1. Digital Asset Rulebooks and Safe Harbors
The SEC plans to clarify how digital assets can be offered and sold, potentially offering exemptions and safe-harbors that reduce regulatory friction for innovative firms.
2. Crypto Trading on National Exchanges
A significant shift: the agency is considering amending rules to permit crypto to be traded on national securities exchanges and alternative trading systems—a major leap toward mainstreaming digital asset markets.
3. Streamlined Disclosure and Reporting
The agenda includes plans to rationalize disclosure requirements, simplifying compliance obligations for public companies, including shareholder proposal processes.
In early September 2025, the SEC and the Commodity Futures Trading Commission (CFTC) announced a joint initiative, signaling regulators’ intent to coordinate on policy for digital assets.

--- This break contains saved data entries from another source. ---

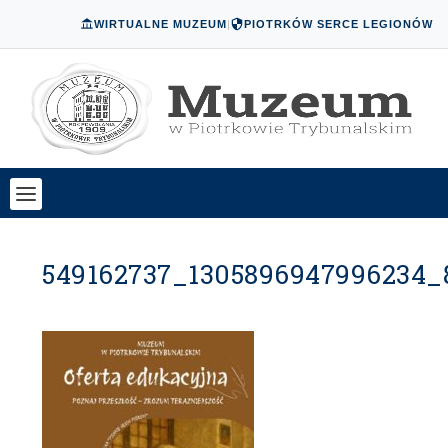
WIRTUALNE MUZEUM
|
PIOTRKÓW SERCE LEGIONÓW
549162737_1305896947996234_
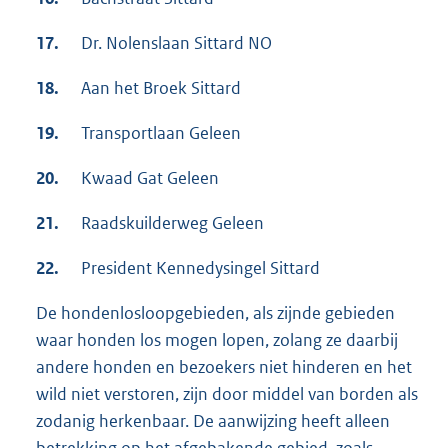
17.
Dr. Nolenslaan Sittard NO
18.
Aan het Broek Sittard
19.
Transportlaan Geleen
20.
Kwaad Gat Geleen
21.
Raadskuilderweg Geleen
22.
President Kennedysingel Sittard
De hondenlosloopgebieden, als zijnde gebieden
waar honden los mogen lopen, zolang ze daarbij
andere honden en bezoekers niet hinderen en het
wild niet verstoren, zijn door middel van borden als
zodanig herkenbaar. De aanwijzing heeft alleen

This collaboration includes guidance on leveraged, margined, or financed spot retail commodity crypto transactions—a step toward unified oversight.
Momentum Builds: Earlier Moves Built the Foundation
Back in July, SEC Chair Atkins called this regulatory shift a “generational opportunity.” He directed staff to define when crypto tokens qualify as securities and explore tokenized securities as a new asset class.
In June, the new SEC leadership also formally withdrew 14 unfinished proposals from the previous Biden-era regulatory agenda—some aimed at tightening crypto oversight—demonstrating a marked departure in tone and approach.
Market Reaction: Nasdaq Leads Tokenization Push
Echoing these regulatory moves, Nasdaq submitted a proposal to the SEC seeking approval to allow tokenized securities—digital representations of traditional stocks or ETFs—to trade on its primary platform. If approved, such trades could begin as early as Q3 2026.
Why This Matters
By offering safe harbors and definitional clarity, the SEC lowers uncertainty for capital-heavy institutions exploring digital asset markets.
Allowing crypto on national exchanges moves the industry closer to mainstream, improving investor confidence and liquidity.
Streamlined disclosure rules can benefit both traditional firms entering crypto and digital-native firms preparing to go public.
SEC-CFTC collaboration means more unified oversight, minimizing gaps or conflicting standards that plagued the industry.
In short, the SEC’s agenda may enable a faster, safer fusion between traditional finance and crypto markets.
A compelling perspective comes from Jessica Wachter, former Chief Economist at the SEC’s Division of Economic and Risk Analysis. In April 2025, she signaled that a second Trump administration—and by extension, this shift in the SEC—would likely recalibrate priorities toward capital formation and competition, while scaling back overbroad enforcement. She predicts clearer compliance rules and targeted enforcement focused on fraud, rather than sweeping regulatory actions.
“Reducing overly burdensome regulations could lower costs for issuers, expand investment opportunities, and promote capital formation … loosening disclosure requirements or weakening oversight could reduce transparency and investor protections” — Jessica Wachter, ex-SEC Chief Economist
Final Takeaways
This transformational push by the SEC could redefine how digital assets fit into the U.S. financial system—ushering in a new era of regulated crypto innovation.